Scherrer managed several agro-food companies and chaired employers' organizations. He served on the French Economic, Social and Environmental Council from 1994 to 2004 and published the report Réinventer la chasse pour le xxie siècle. In 2009, he was elected president of the French delegation to the International Council for Game and Wildlife Conservation and of the Saint-Hubert club de France in 2010, where he served until 2018.

==Biography==
Scherrer earned a Master of Business Administration from INSEAD and began his career at UCB in Brussels before becoming a management consultant with McKinsey & Company in Paris in 1971. In 1977, he became CEO of the French subsidiary of Pillsbury, Brossard. He also developed the Green Giant and Häagen-Dazs brands. In 1995, he founded his own brand of organic food products in France, Le Goût de la Vie.

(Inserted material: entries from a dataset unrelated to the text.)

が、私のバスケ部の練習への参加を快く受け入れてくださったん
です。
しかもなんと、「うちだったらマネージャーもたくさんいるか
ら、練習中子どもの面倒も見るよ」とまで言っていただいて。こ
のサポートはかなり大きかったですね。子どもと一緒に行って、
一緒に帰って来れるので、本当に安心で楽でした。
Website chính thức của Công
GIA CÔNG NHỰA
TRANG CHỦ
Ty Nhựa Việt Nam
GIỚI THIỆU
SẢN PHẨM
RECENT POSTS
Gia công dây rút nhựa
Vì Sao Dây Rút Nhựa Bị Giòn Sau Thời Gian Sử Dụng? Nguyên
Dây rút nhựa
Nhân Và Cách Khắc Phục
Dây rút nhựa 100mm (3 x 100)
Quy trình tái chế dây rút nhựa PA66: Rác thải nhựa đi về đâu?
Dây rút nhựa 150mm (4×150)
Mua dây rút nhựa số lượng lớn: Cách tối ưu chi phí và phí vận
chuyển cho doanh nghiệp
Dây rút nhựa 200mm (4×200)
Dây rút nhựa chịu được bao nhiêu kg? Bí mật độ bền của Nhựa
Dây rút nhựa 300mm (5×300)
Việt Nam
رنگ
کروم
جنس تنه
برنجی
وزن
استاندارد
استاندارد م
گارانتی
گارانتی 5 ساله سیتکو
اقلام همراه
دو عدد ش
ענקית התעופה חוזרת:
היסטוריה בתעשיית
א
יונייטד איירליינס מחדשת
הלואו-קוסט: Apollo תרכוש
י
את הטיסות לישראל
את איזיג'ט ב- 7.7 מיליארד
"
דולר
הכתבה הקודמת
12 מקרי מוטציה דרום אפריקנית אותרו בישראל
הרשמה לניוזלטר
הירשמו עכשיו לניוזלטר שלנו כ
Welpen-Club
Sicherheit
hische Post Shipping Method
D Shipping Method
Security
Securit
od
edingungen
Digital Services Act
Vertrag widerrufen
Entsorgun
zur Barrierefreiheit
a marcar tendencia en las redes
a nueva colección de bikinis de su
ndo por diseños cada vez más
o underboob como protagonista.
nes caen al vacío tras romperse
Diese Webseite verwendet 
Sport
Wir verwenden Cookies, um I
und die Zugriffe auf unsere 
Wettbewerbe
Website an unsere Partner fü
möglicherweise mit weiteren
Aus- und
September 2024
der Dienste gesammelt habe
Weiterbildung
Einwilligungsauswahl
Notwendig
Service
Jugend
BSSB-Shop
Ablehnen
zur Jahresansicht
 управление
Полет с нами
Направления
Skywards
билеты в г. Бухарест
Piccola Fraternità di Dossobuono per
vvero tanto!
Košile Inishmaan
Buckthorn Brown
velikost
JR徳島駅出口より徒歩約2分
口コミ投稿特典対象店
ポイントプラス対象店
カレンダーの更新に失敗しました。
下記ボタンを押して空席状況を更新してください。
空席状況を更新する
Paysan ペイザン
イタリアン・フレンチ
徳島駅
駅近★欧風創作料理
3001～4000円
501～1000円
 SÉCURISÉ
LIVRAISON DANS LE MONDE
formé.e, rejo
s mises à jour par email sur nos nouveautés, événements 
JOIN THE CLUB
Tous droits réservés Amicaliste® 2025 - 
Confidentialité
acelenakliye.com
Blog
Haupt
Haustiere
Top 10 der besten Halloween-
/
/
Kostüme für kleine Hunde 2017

In 1993, Scherrer was elected president of the Association nationale des industries alimentaires, where he served until 2004. During this time, he also chaired the Salon international de l’alimentation. He also directed Heineken France and the French offices of the British companies Sidlaw and Uniq. Later in life, Scherrer chaired the boards of directors of Grandes Sources de Wattwiller and Palonbrus, and directed the company Biscuiterie La Sablésienne.

As an art collector, Scherrer was interested in the art of Soviet dissidents.

Scherrer died on 22 December 2022, at the age of 79.

==Associative career==
Scherrer was founding president of the Alliance 7, which brought together multiple companies in the food sector. Within the Conseil national du patronat Français, he served on the executive council and was later vice-chairman from 1989 to 2004. As a member of the French Economic, Social and Environmental Council, he submitted two reports: L’industrie agro-alimentaire, force industrielle et chaine de valorisation and Réinventer la Chasse pour le xxie siècle.

Scherrer created the "Les Trophées de l’Esprit Alimentaire", which intended to promote foreigners who particularly favored the French food model. From 2004 to 2009, he was president of the Institut Thomas-More, an independent European think tank. In 2008, he published Chasse et développement durable with the Éditions de Montbel. In January 2009, he became president of the French delegation to the International Council for Game and Wildlife Conservation; From 2010 to 2018, he was president of the Saint-Hubert club de France, succeeding Jacques Chevalier and preceding Henri de Grossouvre.

Scherrer was named an Knight of the Legion of Honour in 1994.